Я вызвал по телефону лейтенанта Пушкова.

— Убит четвертый! — заорал я в трубку.

— Не прекращать наблюдения! — услышал я в ответ голос лейтенанта.

В это время, постепенно перенося огонь в глубь нашей обороны, финны пошли в наступление. Их хорошо было видно без стереотрубы. Они шли прямо на нас мелкими перебежками. Судя по ответному огню, на передке нашей пехоты оставалось мало.

Мы открыли отсечный огонь всей батареей. Все шесть пушек, соревнуясь в скорости, ударили по линии наступления.
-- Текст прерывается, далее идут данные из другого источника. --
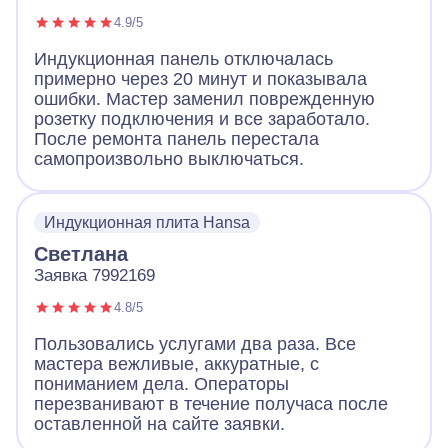
4.9/5
Индукционная панель отключалась
примерно через 20 минут и показывала
ошибки. Мастер заменил поврежденную
розетку подключения и все заработало.
После ремонта панель перестала
самопроизвольно выключаться.
Индукционная плита Hansa
Светлана
Заявка 7992169
4.8/5
Пользовались услугами два раза. Все
мастера вежливые, аккуратные, с
пониманием дела. Операторы
перезванивают в течение получаса после
оставленной на сайте заявки.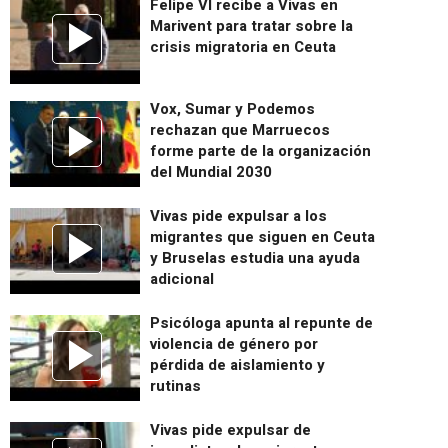
Felipe VI recibe a Vivas en
Marivent para tratar sobre la
crisis migratoria en Ceuta
Vox, Sumar y Podemos
rechazan que Marruecos
forme parte de la organización
del Mundial 2030
Vivas pide expulsar a los
migrantes que siguen en Ceuta
y Bruselas estudia una ayuda
adicional
Psicóloga apunta al repunte de
violencia de género por
pérdida de aislamiento y
rutinas
Vivas pide expulsar de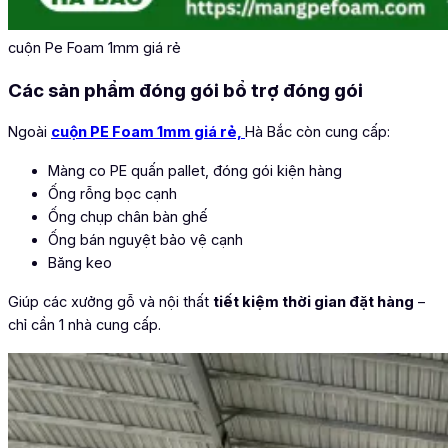
cuộn Pe Foam 1mm giá rẻ
Các sản phẩm đóng gói bổ trợ đóng gói
Ngoài
cuộn PE Foam 1mm giá rẻ,
Hà Bắc còn cung cấp:
Màng co PE quấn pallet, đóng gói kiện hàng
Ống rỗng bọc cạnh
Ống chụp chân bàn ghế
Ống bán nguyệt bảo vệ cạnh
Băng keo
Giúp các xưởng gỗ và nội thất
tiết kiệm thời gian đặt hàng
–
chỉ cần 1 nhà cung cấp.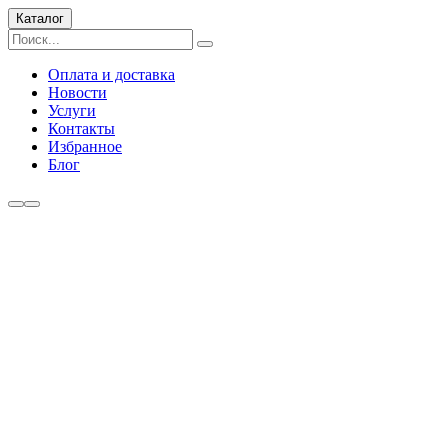
Каталог
Оплата и доставка
Новости
Услуги
Контакты
Избранное
Блог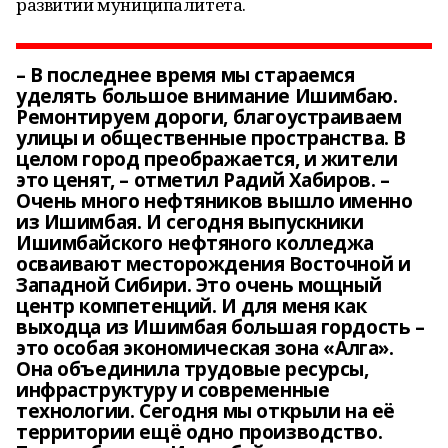
развитии муниципалитета.
– В последнее время мы стараемся
уделять большое внимание Ишимбаю.
Ремонтируем дороги, благоустраиваем
улицы и общественные пространства. В
целом город преображается, и жители
это ценят, – отметил Радий Хабиров. –
Очень много нефтяников вышло именно
из Ишимбая. И сегодня выпускники
Ишимбайского нефтяного колледжа
осваивают месторождения Восточной и
Западной Сибири. Это очень мощный
центр компетенций. И для меня как
выходца из Ишимбая большая гордость –
это особая экономическая зона «Алга».
Она объединила трудовые ресурсы,
инфраструктуру и современные
технологии. Сегодня мы открыли на её
территории ещё одно производство.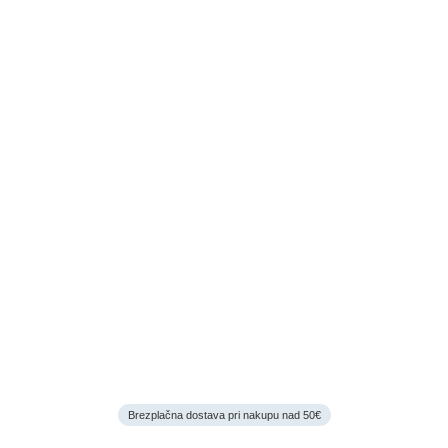
Brezplačna dostava pri nakupu nad 50€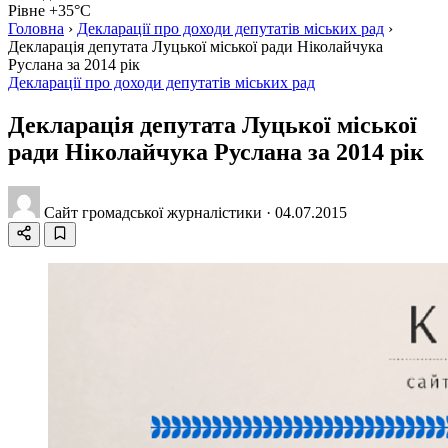
Рівне +35°C
Головна
›
Декларації про доходи депутатів міських рад
›
Декларація депутата Луцької міської ради Ніколайчука
Руслана за 2014 рік
Декларації про доходи депутатів міських рад
Декларація депутата Луцької міської
ради Ніколайчука Руслана за 2014 рік
Сайт громадської журналістики
·
04.07.2015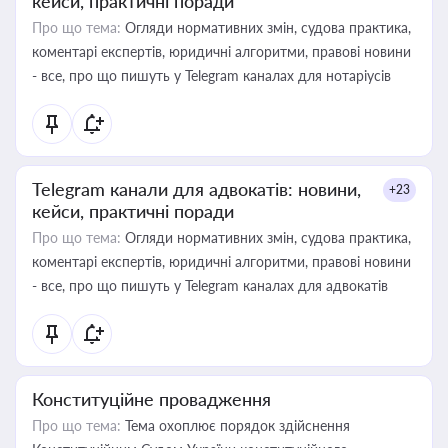
кейси, практичні поради
Про що тема:
Огляди нормативних змін, судова практика,
коментарі експертів, юридичні алгоритми, правові новини
- все, про що пишуть у Telegram каналах для нотаріусів
Telegram канали для адвокатів: новини,
+23
кейси, практичні поради
Про що тема:
Огляди нормативних змін, судова практика,
коментарі експертів, юридичні алгоритми, правові новини
- все, про що пишуть у Telegram каналах для адвокатів
Конституційне провадження
Про що тема:
Тема охоплює порядок здійснення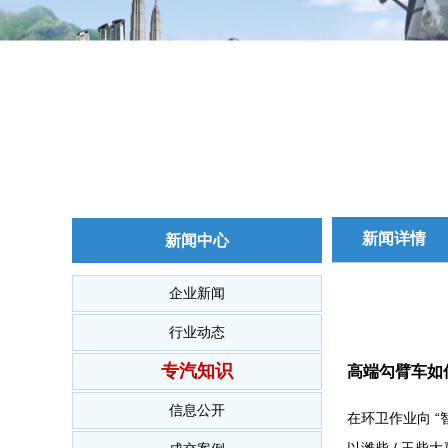
新闻详情
新闻中心
企业新闻
行业动态
专汽知识
高端勾臂车如
信息公开
在环卫作业向 
以潍柴 / 玉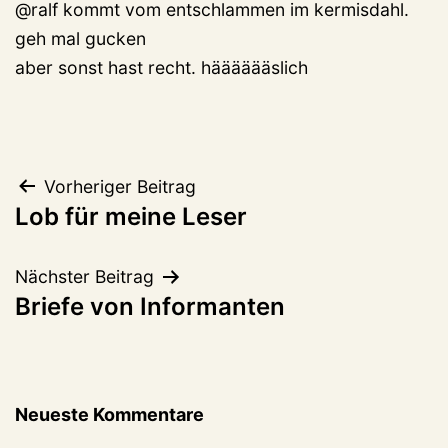
@ralf kommt vom entschlammen im kermisdahl.
geh mal gucken
aber sonst hast recht. hääääääslich
Beitragsnavigation
Vorheriger Beitrag
Lob für meine Leser
Nächster Beitrag
Briefe von Informanten
Neueste Kommentare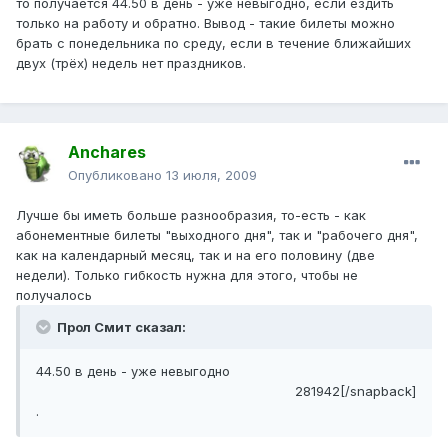
то получается 44.50 в день - уже невыгодно, если ездить
только на работу и обратно. Вывод - такие билеты можно
брать с понедельника по среду, если в течение ближайших
двух (трёх) недель нет праздников.
Anchares
Опубликовано
13 июля, 2009
Лучше бы иметь больше разнообразия, то-есть - как
абонементные билеты "выходного дня", так и "рабочего дня",
как на календарный месяц, так и на его половину (две
недели). Только гибкость нужна для этого, чтобы не
получалось
Прол Смит сказал:
44.50 в день - уже невыгодно
281942[/snapback]
.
Визг и грохот вместе с осколками и комьями мерзлой земли оглушил и засыпал наше ущелье.

— Огонь! — орал Кукушкин в трубку с такой силой, словно наша батарея была не за два километра, а по крайней мере в Москве.

Справа и слева ударили наши пулеметы, и мы перенесли огонь за пивоваренный завод, где находилась вражеская батарея. Мы выпустили туда снарядов двести. Батарея умолкла. Потом мы снова стали прочесывать передний край справа налево и слева направо.

Мы не заметили, как в наше укрытие ввалились лейтенант Пушков и богатырь Чхеидзе.

И наступила тишина.

Чхеидзе взвалил окоченевшего Милая на спину и пополз в сумерки по ходу сообщения, и Кукушкин, сняв шапку, рукавом полушубка вытер потный лоб.

Ночь наступила сразу, звездная и тихая. Редкие ракеты скатывались с неба в мерзлую землю. От них было еще холоднее.

Лейтенант Пушков вызвал нам смену, и я уполз первым. Шагах в двадцати от наблюдательного пункта над ходом сообщения, вытянув голую руку, лежал убитый финн. Мы все знали, где он лежит, но всегда забывали об этом. Я тоже забыл, и убитый финн снова «вытер мне сопли». Я вздрогнул, выругался и пополз дальше. Я добрался до землянки огневиков и, не раздеваясь, плахой свалился на нары и заснул, как валун в зимнем поле.

Когда сменили Кукушкина, он тоже пополз по ходу сообщения и тоже, как и я, ткнулся носом в руку убитого финна. Ткнулся и остановился. Была минута тишайшей тишины, какой-то провал в этом грохоте и визге, когда отчетливо слышен собственный пульс. Кукушкин застыл и услышал в этой тишине тиканье часов и вспотел от нахлынувшего страха. Будь это какой угодно другой звук, он бы не испугался, а тиканье маятника отдавалось в его душе, как звук гибели миров и созвездий. Кукушкин падал и падал в бездонный провал страха.

Но постепенно падение замедлилось, и он снова почувствовал себя на земле, и тиканье часов стало обыкновенным тиканьем, с которым можно было освоиться и что-то предпринимать.

Сначала Кукушкин подумал, что это подползают финны и хотят взять его живьем.

Черта с два он им дастся!

Кукушкин сунул наган за отворот полушубка и на всякий случай вытащил из противогаза гранату и стал ждать.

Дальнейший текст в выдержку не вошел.